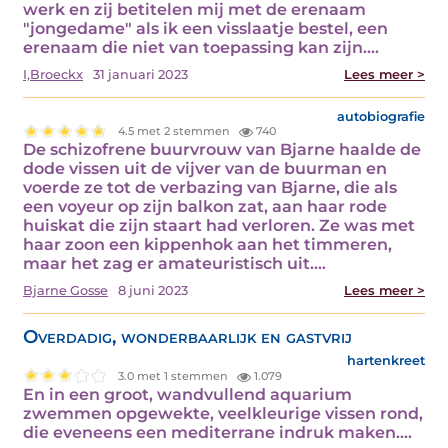
werk en zij betitelen mij met de erenaam
"jongedame" als ik een visslaatje bestel, een
erenaam die niet van toepassing kan zijn.…
I,Broeckx
31 januari 2023
Lees meer >
autobiografie
4.5 met 2 stemmen
740
De schizofrene buurvrouw van Bjarne haalde de
dode vissen uit de vijver van de buurman en
voerde ze tot de verbazing van Bjarne, die als
een voyeur op zijn balkon zat, aan haar rode
huiskat die zijn staart had verloren. Ze was met
haar zoon een kippenhok aan het timmeren,
maar het zag er amateuristisch uit.…
Bjarne Gosse
8 juni 2023
Lees meer >
Overdadig, wonderbaarlijk en gastvrij
hartenkreet
3.0 met 1 stemmen
1.079
En in een groot, wandvullend aquarium
zwemmen opgewekte, veelkleurige vissen rond,
die eveneens een mediterrane indruk maken.…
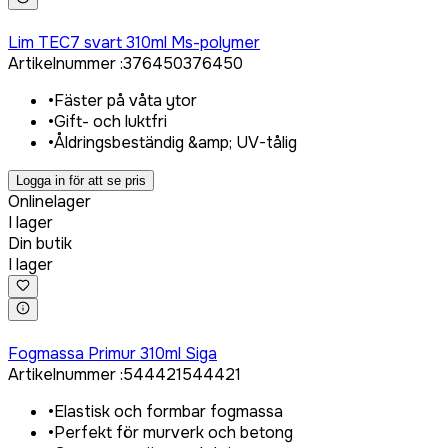
Logga in för att köpa
Lim TEC7 svart 310ml Ms-polymer
Artikelnummer
:
376450
376450
•
Fäster på våta ytor
•
Gift- och luktfri
•
Åldringsbeständig &amp; UV-tålig
Logga in för att se pris
Onlinelager
I lager
Din butik
I lager
Logga in för att köpa
Fogmassa Primur 310ml Siga
Artikelnummer
:
544421
544421
•
Elastisk och formbar fogmassa
•
Perfekt för murverk och betong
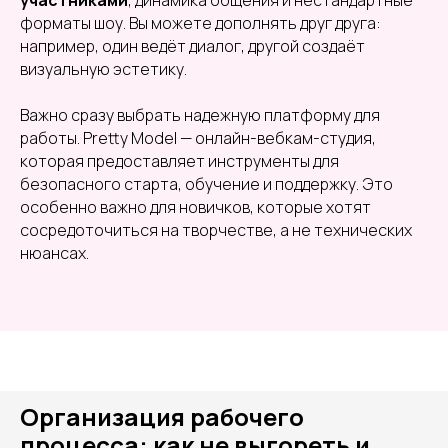
участниками
, динамика общения и нестандартные
форматы шоу. Вы можете дополнять друг друга:
например, один ведёт диалог, другой создаёт
визуальную эстетику.
Важно сразу выбрать надежную платформу для
работы. Pretty Model — онлайн-вебкам-студия,
которая предоставляет инструменты для
безопасного старта, обучение и поддержку. Это
особенно важно для новичков, которые хотят
сосредоточиться на творчестве, а не технических
нюансах.
Организация рабочего
процесса: как не выгореть и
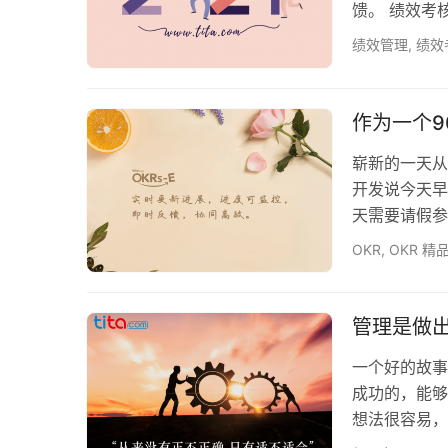
馈。 绩效考核
晋升和纪律。
绩效管理
,
绩效
训需求。 它
效管理系统的
加一致。正确
作为一个
崭新的一天从
开发说今天早
天需要请假参
计划。 快速
OKR
,
OKR 精
计划。每天早
业公司的一员
一秒都花在刀
管理是做
一个好的故事
成功的，能够
想法很容易，
筋去想怎么带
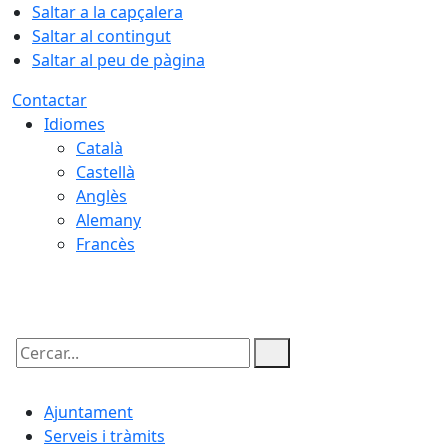
Saltar a la capçalera
Saltar al contingut
Saltar al peu de pàgina
Contactar
Idiomes
Català
Castellà
Anglès
Alemany
Francès
08.08.2026 | 15:31
Cercar:
Ajuntament
Serveis i tràmits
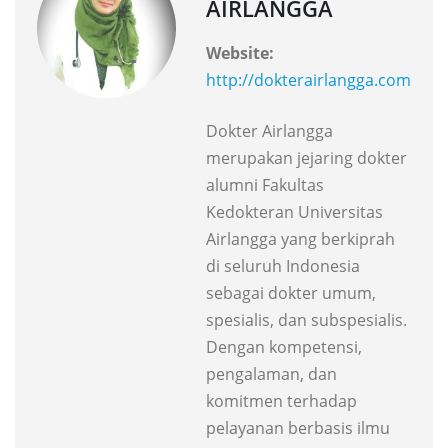
AIRLANGGA
Website:
http://dokterairlangga.com
Dokter Airlangga
merupakan jejaring dokter
alumni Fakultas
Kedokteran Universitas
Airlangga yang berkiprah
di seluruh Indonesia
sebagai dokter umum,
spesialis, dan subspesialis.
Dengan kompetensi,
pengalaman, dan
komitmen terhadap
pelayanan berbasis ilmu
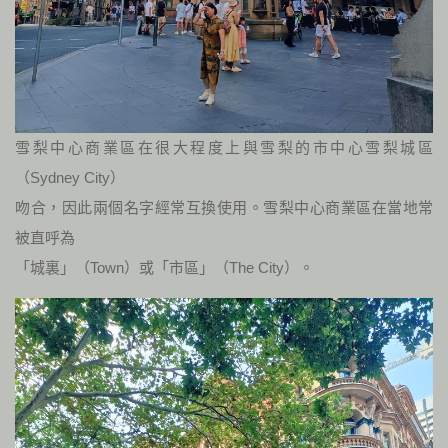
雪梨中心商業區在很大程度上與雪梨的市中心雪梨城區
（Sydney City）
吻合，因此兩個名字經常互換使用。雪梨中心商業區在當地常
被直呼為
「城裏」（Town）或「市區」（The City）。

Directions: What lines above contain "haar"? Copy them out.

Answer box:
een voyeur op zijn balkon zat, aan haar rode
haar zoon een kippenhok aan het timmeren,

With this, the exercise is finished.